What if the raw data is not in snake_case?

If the keys in the raw data are not in snake case, you can use the alias key in Field. Check out the example here or in ALFRED-related models (in src/emma_datasets/datamodels/datasets/alfred.py)

Testing your new instance

We want to verify that your data can be imported and parsed by your instance correctly. As shown by tests/datamodels/test_teach_datamodels.py, you can verify that your model is working on your raw data correctly without needing to run the entire pipeline.

Using your previously created fixture paths, create a new module for your dataset within tests/datamodels and add your tests to it.

If you are unsure what tests to include, check out other tests within the same directory. If you include @property's in your instance, then you'll also want to test them too as they should be present for all instances.

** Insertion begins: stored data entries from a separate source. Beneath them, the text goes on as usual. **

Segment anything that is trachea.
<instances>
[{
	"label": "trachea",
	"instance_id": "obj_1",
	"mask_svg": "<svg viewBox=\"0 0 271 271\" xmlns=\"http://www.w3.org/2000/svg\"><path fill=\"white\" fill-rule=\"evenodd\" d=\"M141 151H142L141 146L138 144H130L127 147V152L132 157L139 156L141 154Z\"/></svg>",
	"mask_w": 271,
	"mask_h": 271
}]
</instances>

Adding the new dataset to the downstream command

To keep things simple for user, all DBs for downstream datasets can be created using the emma_datasets CLI. Each dataset has its own subcommand, and adding a new one should be nice and simple. You can find all subcommands for the downstream command are in src/emma_datasets/commands/create_downstream_dbs.py.

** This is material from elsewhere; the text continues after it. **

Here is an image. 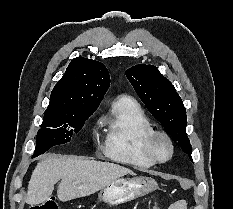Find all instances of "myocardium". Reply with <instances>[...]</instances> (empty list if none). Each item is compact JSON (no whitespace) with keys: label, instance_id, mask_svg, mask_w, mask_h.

Creating the command for the CLI

  1. Create a new function which will store the logic for your downstream dataset — you can use pass for now for the content
  2. Decorate your function with @app.command("name"), where name is the name of your dataset and will be accessible by the commands. Ensure that the commands are using hyphens and not underscores.
  3. Add 3 arguments to the function:
    1. One pointing to the source directory of instances
    2. output_dir: the output directory of the created DB files
    3. num_workers: the number of workers using in the multiprocessing pool
  4. Add any other arguments/options to the function, these will also be available by the command.
  5. Add a docstring for the function. This will also be the help for the subcommand within the CLI. You can also use everything Typer has to offer to include more advanced functionality.

You can test your command exists within the CLI by running:

python -m emma_datasets downstream --help

Your new function/command should be listed as a possible command, and you should be able to run it.

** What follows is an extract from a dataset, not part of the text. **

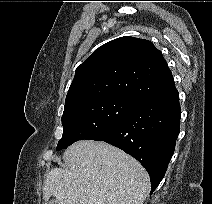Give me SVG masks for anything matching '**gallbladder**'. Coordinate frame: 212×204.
<instances>
[{"label": "gallbladder", "mask_w": 212, "mask_h": 204, "mask_svg": "<svg viewBox=\"0 0 212 204\" xmlns=\"http://www.w3.org/2000/svg\"><path fill=\"white\" fill-rule=\"evenodd\" d=\"M49 204H58L56 200H52Z\"/></svg>", "instance_id": "gallbladder-1"}]
</instances>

Adding the DB creator to your new command

You can use the DownstreamDbCreator to easily process all the files for all the dataset splits. There are three @classmethods that you can use to simplify the entire process:

  • DownstreamDbCreator.from_one_instance_per_json(): for when each instance is within a separate JSON file
  • DownstreamDbCreator.from_one_instance_per_dict(): for when all instances are preprocessed into a dictionary
  • DownstreamDbCreator.from_jsonl(): for when all instances are contained within a single JSONL file
  • DownstreamDbCreator.from_huggingface(): for when you want to create a DatasetDb with a dataset from the Hugging Face Hub

For each class method, the process is mostly identical.

  1. Create a dictionary pointing to separate paths for each dataset split for your dataset
  2. Import the model for your instance from emma_datasets.datamodels.datasets (since you added it to the __init__ above)
  3. Instantiate the class using the class method
  4. Call .run(num_workers), providing the num_workers

Testing your new command

After everything, we want to ensure that we can create the DBs, and that the command is working as expected. Importantly, we want to do this separately because if there are errors, we will want to know whether the problem is within the DownstreamDbCreator or caused by the downstream command function.

Testing your instance with the DownstreamDbCreator

  1. Go to tests/test_downstream_db_creator.py
  2. Create a function to test the DownstreamDbCreator on your dataset. You can just copy-paste other functions and tweak the aspects necessary for your dataset. This doesn't need to be elegant, it needs to robustly test that everything works as expected.

Testing your new subcommand works

  1. Go to tests/commands/test_create_downstream_dbs.py
  2. Create a function to test your command. You can just copy-paste from other test functions and tweak the aspects necessary for your command. Again, this doesn't need to be elegant, it needs to robustly test everything works.